For the records below, please print exactly and only the lines from the one with "Переславские родники №1" down to the one with "Uncategorized", both ends included, omitting the pictures.

-*-

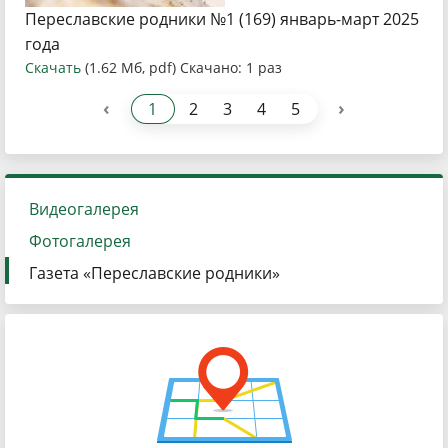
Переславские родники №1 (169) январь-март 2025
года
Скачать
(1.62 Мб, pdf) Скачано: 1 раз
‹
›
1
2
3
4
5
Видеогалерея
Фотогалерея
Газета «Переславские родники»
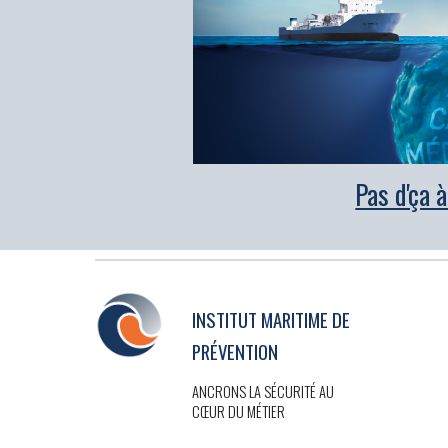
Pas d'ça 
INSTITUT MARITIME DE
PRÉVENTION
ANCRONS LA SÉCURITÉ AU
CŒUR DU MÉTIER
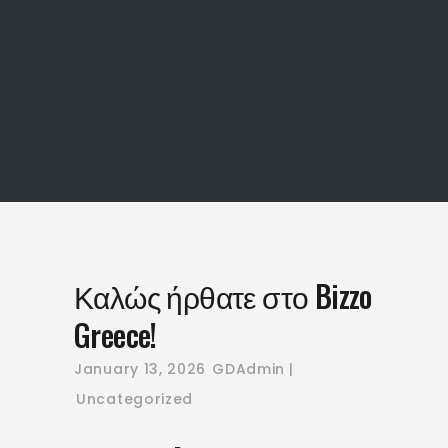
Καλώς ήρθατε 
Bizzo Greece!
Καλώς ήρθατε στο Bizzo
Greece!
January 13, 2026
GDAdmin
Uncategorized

-*-

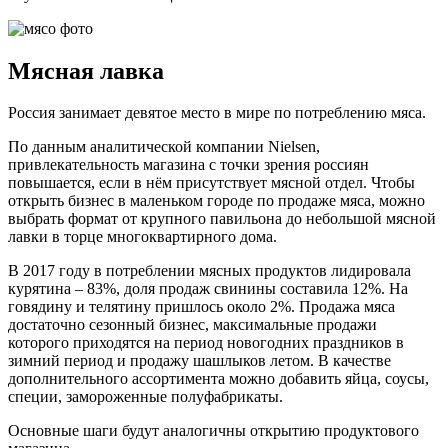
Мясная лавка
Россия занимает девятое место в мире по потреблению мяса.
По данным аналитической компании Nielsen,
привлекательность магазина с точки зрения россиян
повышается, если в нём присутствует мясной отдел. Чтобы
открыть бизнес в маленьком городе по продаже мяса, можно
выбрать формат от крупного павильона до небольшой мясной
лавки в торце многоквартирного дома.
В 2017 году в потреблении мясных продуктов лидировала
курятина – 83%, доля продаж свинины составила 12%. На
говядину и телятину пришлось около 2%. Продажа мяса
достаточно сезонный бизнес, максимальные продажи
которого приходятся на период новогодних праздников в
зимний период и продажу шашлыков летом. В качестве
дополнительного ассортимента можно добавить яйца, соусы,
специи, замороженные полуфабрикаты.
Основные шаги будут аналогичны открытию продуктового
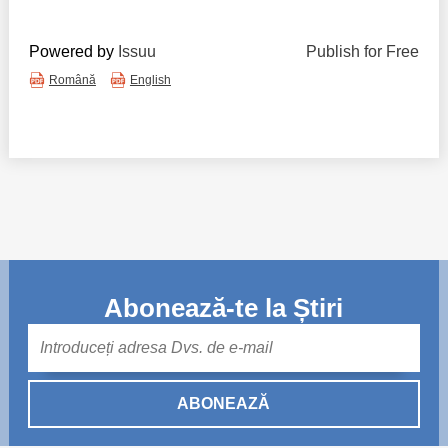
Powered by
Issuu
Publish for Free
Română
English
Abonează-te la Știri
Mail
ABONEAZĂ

-*-

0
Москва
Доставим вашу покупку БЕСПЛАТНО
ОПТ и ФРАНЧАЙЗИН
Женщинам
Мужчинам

-*-

### [WRITTEN ANSWER]
Переславские родники №1 (169) январь-март 2025
года
Скачать
(1.62 Мб, pdf) Скачано: 1 раз
‹
›
1
2
3
4
5
Видеогалерея
Фотогалерея
Газета «Переславские родники»
Pas d'ça 
INSTITUT MARITIME DE
PRÉVENTION
ANCRONS LA SÉCURITÉ AU
CŒUR DU MÉTIER
Καλώς ήρθατε 
Bizzo Greece!
Καλώς ήρθατε στο Bizzo
Greece!
January 13, 2026
GDAdmin
Uncategorized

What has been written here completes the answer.